The Read Out Controller for the ATLAS New Small Wheel

R.-M. Coliban\textsuperscript{a}, S. Popa\textsuperscript{a}, T. Tulbure\textsuperscript{a}, D. Nicula\textsuperscript{a}, M. Ivanovici\textsuperscript{a}, S. Martoiu\textsuperscript{b}, L. Levinson\textsuperscript{c} and J. Vermeulen\textsuperscript{d}

\textsuperscript{a}Transilvania University, Brasov, Romania
\textsuperscript{b}IFIN-HH, Magurele, Romania
\textsuperscript{c}Weizmann Institute of Science, Rehovot, Israel
\textsuperscript{d}Nikhef, Amsterdam, Netherlands

E-mail: \texttt{coliban.radu@unitbv.ro}

ABSTRACT: In the upgrade process of the ATLAS detector, the innermost stations of the endcaps (Small Wheels) will be replaced. The New Small Wheel will have two chamber technologies, small-strip Thin Gap Chambers and Micromegas, each providing triggering and precision track measurement. Custom front-end Application Specific Integrated Circuits will be used to read and filter information from both types of detectors. In the context of the New Small Wheel data path, the Read Out Controller ASIC is used for handling, preprocessing and formatting the data generated by the VMM upstream chips. The Read Out Controller will concentrate the data streams from 8 VMMs, filter data based on the ATLAS Level-0 trigger which identifies bunch crossings of interest and transmit the data to FELIX via the L1DDC. The Read Out Controller is composed of 8 VMM Capture modules, a cross-bar and 4 SubROC modules. The output data is sent via up to 4 serial links with a configurable speed of 80, 160, 320 Mbps per link.

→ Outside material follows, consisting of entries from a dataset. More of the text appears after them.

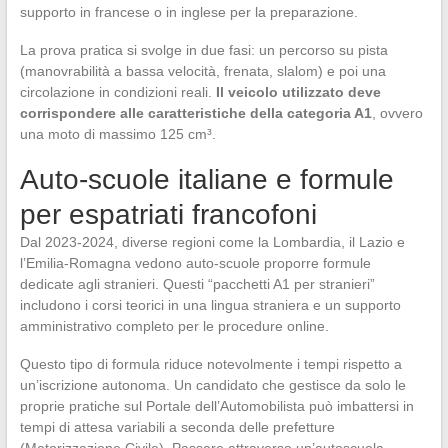
supporto in francese o in inglese per la preparazione.
La prova pratica si svolge in due fasi: un percorso su pista
(manovrabilità a bassa velocità, frenata, slalom) e poi una
circolazione in condizioni reali.
Il veicolo utilizzato deve
corrispondere alle caratteristiche della categoria A1
, ovvero
una moto di massimo 125 cm³.
Auto-scuole italiane e formule
per espatriati francofoni
Dal 2023-2024, diverse regioni come la Lombardia, il Lazio e
l’Emilia-Romagna vedono auto-scuole proporre formule
dedicate agli stranieri. Questi “pacchetti A1 per stranieri”
includono i corsi teorici in una lingua straniera e un supporto
amministrativo completo per le procedure online.
Questo tipo di formula riduce notevolmente i tempi rispetto a
un’iscrizione autonoma. Un candidato che gestisce da solo le
proprie pratiche sul Portale dell’Automobilista può imbattersi in
tempi di attesa variabili a seconda delle prefetture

KEYWORDS: Read Out Controller; ASIC; ATLAS detector; New Small Wheel.

*Corresponding author.
1. Introduction

To cope with the increased luminosity and background rates from LHC Run 3 and beyond, the innermost muon station of the ATLAS [1] endcap, the Small Wheel, is being replaced by the New Small Wheel (NSW) [2]. Two different detector technologies, small-strip Thin Gap Chambers (sTGC) and Micromegas (MM), will each provide both triggering and precision track measurement. In order to meet constraints of bandwidth, latency and radiation tolerance, the front-end electronics will include four new ASICs for digitizing and buffering the detector data: the Trigger Data Serializer (TDS), Address in Real Time (ART), VMM and Read Out Controller (ROC). Figure 1 depicts a block diagram of a front-end board containing the four chips. The VMM is the front-end ASIC that receives the analog signals from the detector. Per channel discriminators and ADCs send data to both the trigger and readout paths. The former is prompt, the latter is buffered awaiting a trigger signal. The TDS and ART are designed to transmit trigger data, while the ROC transmits data to the readout path. The data from the ROC is received by a Gigabit Transceiver Link (GBT) which sends it via fiber to a general purpose network with a high-availability interface, called FELIX (Front End Link eXchange) [3]. The data, tagged by BCID, is buffered in the VMM until a Level-0 trigger calls for it to be transferred to the ROC. The ROC will aggregate data from up to 8 VMMs and send it either unfiltered (after Phase 1 of the ATLAS detector upgrade) or filter it based on a Level-1 trigger (after Phase 2).
2. Level-0 de-randomization circuit for the VMM

The de-randomization circuit is part of the future VMM3 front-end ASIC to be used by the ATLAS New Small Wheel (NSW) detector. The VMM front-end produces asynchronous data for each incoming signal which crosses a particular threshold. The outputs for DAQ are 10-bit charge of strips, 1ns time resolution of the peak time. The information is forwarded to the digital de-randomization block. The digital block inside the VMM (Figure 2) merges data from 64 front-end channels, performs data de-randomization and data selection.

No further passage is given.